You can also use LLMs, basically
decide, okay, what do you want to do?
Should I actually query?
So do I have a question about sales data?
Then I might even query a
regular database and use SQL.
Do I actually, am I looking for
more like textual information?
Then I might go to the vector database.
Is the query rather keyword based?
Then I might opt for a BM25.
And agentic RAG, for me at least, means
using LLMs in the control flow and at
certain points for decision making,
but not giving them free reigns.
And the key is knowing when to stop.
This is what we are talking
about today on how AI is built
as we continue our search series.
And we are talking to Stephen Batifol
from Zilliz and Stephen and I discuss
agentic reg and the future of search,
where the search system actually
can decide, what path it wants to
take to find the right answers.
And I would love to know,
what's your take on agentic rag?
let me know in the comments.
And whether you are
actually excited about it.
Because I'm still a little bit torn.
Otherwise, let's do it
Stephen Batifol: I think what's
nice when you have agentic RAG is.
Like the usual RAG one is
it's a one step basically.
So you do it, it runs once.
Then if you can find the
data, then it's fine.
And if it can't, then it'd be
like, yeah, I can't find it.
What's nice with agentic is you
have a loop, you can tell him
or tell it, it should be like,
okay, try to find the data.
If you don't have it, then go
somewhere else, and then you don't
have to run everything in sequence.
That's usually my favorite part.
Also can, it can understand
the query better.
That's like a part that I like as well.
Usually you can you can, if you
have like multiple questions in your
query, then usually you can also like.
I had to split it or they'd
be like, okay, are you sure
checking if the answer is correct?
And then if it's not, you go
back to the beginning or then
you check again for an answer.
That's usually my favorite part.
Nicolay Gerold: Are you actually
running like the traditional retrieval
pipeline in agentic RAG as well?
So that you create pre processing
retrieval re ranking, or are you
giving it complete flexibility?
Stephen Batifol: No, it depends.
Usually it depends on the, what
I want to do, but I like to have
it like a bit more structured.
So basically I like when my agent is doing
the part that I'm lazy to do or to define.

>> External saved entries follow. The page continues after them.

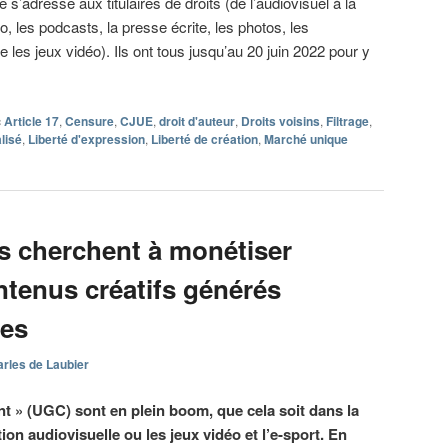
e s’adresse aux titulaires de droits (de l’audiovisuel à la
, les podcasts, la presse écrite, les photos, les
ore les jeux vidéo). Ils ont tous jusqu’au 20 juin 2022 pour y
c
Article 17
,
Censure
,
CJUE
,
droit d'auteur
,
Droits voisins
,
Filtrage
,
lisé
,
Liberté d'expression
,
Liberté de création
,
Marché unique
ts cherchent à monétiser
ntenus créatifs générés
tes
rles de Laubier
t » (UGC) sont en plein boom, que cela soit dans la
ion audiovisuelle ou les jeux vidéo et l’e-sport. En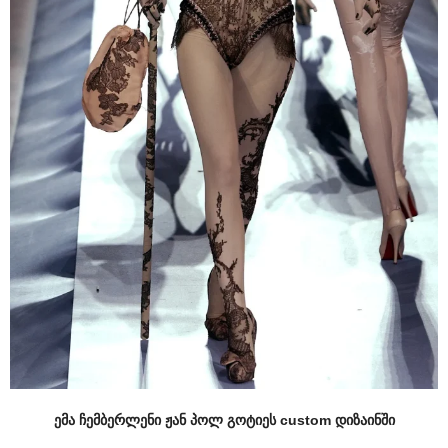
ემა ჩემბერლენი ჟან პოლ გოტიეს custom დიზაინში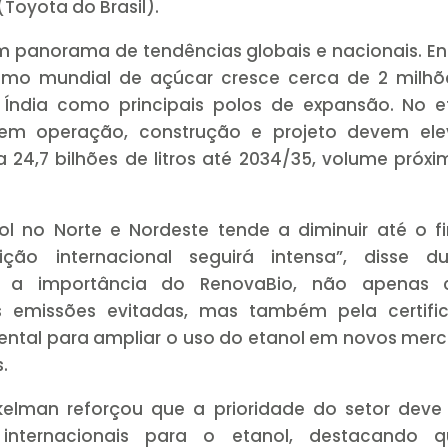
(Toyota do Brasil).
m panorama de tendências globais e nacionais. En
mo mundial de açúcar cresce cerca de 2 milhõ
 Índia como principais polos de expansão. No e
 em operação, construção e projeto devem ele
 24,7 bilhões de litros até 2034/35, volume próx
nol no Norte e Nordeste tende a diminuir até o 
o internacional seguirá intensa”, disse du
tou a importância do RenovaBio, não apenas
s emissões evitadas, mas também pela certifi
mental para ampliar o uso do etanol em novos mer
.
elman reforçou que a prioridade do setor deve 
internacionais para o etanol, destacando 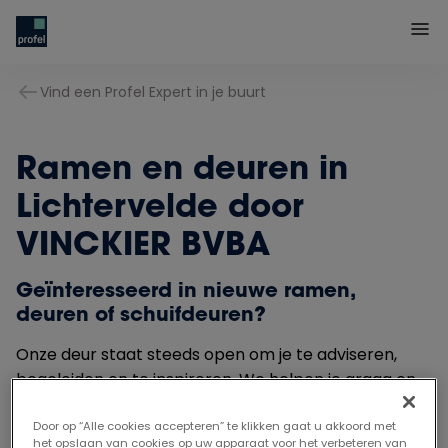
Vind een Profel Expert in je buurt
Ramen en deuren in
Lichtervelde door
VINCKIER BVBA
Geïnteresseerd in nieuwe ramen,
deuren of schuifdeuren?
Onze deur staat steeds open om je te adviseren,
begeleiden en te inspireren. We helpen je graag en
vrijblijvend bij het maken van een juiste en passende
Door op “Alle cookies accepteren” te klikken gaat u akkoord met
keuze.
het opslaan van cookies op uw apparaat voor het verbeteren van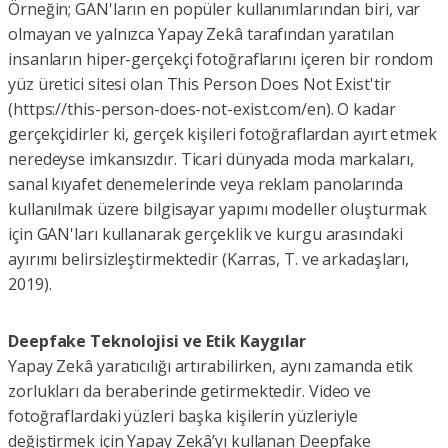
Örneğin; GAN'ların en popüler kullanımlarından biri, var
olmayan ve yalnızca Yapay Zekâ tarafından yaratılan
insanların hiper-gerçekçi fotoğraflarını içeren bir rondom
yüz üretici sitesi olan This Person Does Not Exist'tir
(https://this-person-does-not-exist.com/en). O kadar
gerçekçidirler ki, gerçek kişileri fotoğraflardan ayırt etmek
neredeyse imkansızdır. Ticari dünyada moda markaları,
sanal kıyafet denemelerinde veya reklam panolarında
kullanılmak üzere bilgisayar yapımı modeller oluşturmak
için GAN'ları kullanarak gerçeklik ve kurgu arasındaki
ayırımı belirsizleştirmektedir (Karras, T. ve arkadaşları,
2019).
Deepfake Teknolojisi ve Etik Kaygılar
Yapay Zekâ yaratıcılığı artırabilirken, aynı zamanda etik
zorlukları da beraberinde getirmektedir. Video ve
fotoğraflardaki yüzleri başka kişilerin yüzleriyle
değiştirmek için Yapay Zekâ’yı kullanan Deepfake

It's really like the way I do it.
It's usually, I'm like, yeah, that
part, if my agent could decide either
to do a search on the web or, a
vector search, then I would love that.
So usually that's the part I do, but
otherwise it's a bit more I like it
when, because agentic RAG is quite
cool, but it's also quite expensive.
So it's also like the part where I
tried to maybe sometimes reduce it, if
I have to put the cost down a bit or
something, then I would be like, Okay.
I'm going to actually do it myself
Nicolay Gerold: Yeah, and
Stephen Batifol: and latency as well.
Nicolay Gerold: I talked to Doug Turnbull
and he is starting like a counter movement
to RAG, which is GAR I'm not sure whether
you've seen it, the generate, yeah.
Stephen Batifol: I heard about it.
I heard about the, is it
like, it's not RAG, it's gar.
Nicolay Gerold: Yeah, and basically
the generative augmented retrieval,
and I think it, it would suit very
well into the agentic RAG as well that
you give like control to the LLM to
adjust the query and do especially
like the query pre processing.
Yeah.
Stephen Batifol: No, yeah.
I feel you're fully right on that one.
I think, they're like different
parts, but yeah, I quite like the gar.
I can't, I don't like the name but
I like the generative part of it.
I really like, as you said, the LLM
understands the query and then, decides
to try and break it up, maybe, or,
try to find like better better answers
or better, or try to actually, there's
like Haider as well, which also would
like create some different queries
if something is not clear, or create
some, would actually invent some
queries which is something that I find
quite interesting and fascinating.
Nicolay Gerold: What always
pops into my mind is I have the
different retrieval strategies and
for different queries, different
retrieval strategies might be useful.
Have you played around with routing
two different retrievers as well,
which implement different strategies?
Stephen Batifol: What
do you mean with that?
Nicolay Gerold: So basically I could have
one retrieval strategy, which basically
does a structured extraction as well.
So if I have a query with like
dates, for example, I'm extracting
the dates and using that to filter,
but I could also run just a hide.
So basically I'm taking the query,
generating a hypothetical document,
how it could look like, and then
just using that for retrieval.
So I think there are so many different
options and different queries
likely demand different routes to
Stephen Batifol: Yeah.
Yeah, I haven't tried this route.
Usually the thing, what I'm missing a
bit on at the moment is so I've been
a lot of agent, agentic RAGs and like
a lot of agents general, but then, I
don't really have and take the time
to you then, try all the different
retrieval resources, I would say.
So no, I haven't tried this one.
Nicolay Gerold: Yeah, because this is
probably for me like the most interesting
part because it takes so much work
to get a search engine to work, but
then it's pretty it's more fixed.
Once you do like a new implementation
or you do adjustments to like the
way it's searched, then you can
basically bring it in, but not really
like dynamically based on the query,
which would be way more interesting.
Stephen Batifol: Yeah, exactly.
I think it's one thing I'm excited
about, like in the future, actually.
Yesterday someone asked me, what
are you excited the most about 2025?
And I was like, it's actually
that, it's agentic workflows
were based on the query really.
It's okay, I'm going here.
I'm going here.
Which is make, would be more
interesting I would say.
Nicolay Gerold: Yeah.
Can you maybe walk us through like
the typical workflow from start to
end, basically from query to answer
how it would look like with a Chantic
Stephen Batifol: So what I have now
is really so you have your query,
then obviously then, you're going
to process it with like different
ways of creating chunks or then
you're going to create embeddings.
The different ways of doing it
Recently I think what's the name,
call Pali which like can create
embeddings where they take like images.
Like I've seen a lot of success in that
one, but just to answer the question.
So then you have your embedding and
then, you're going to process everything.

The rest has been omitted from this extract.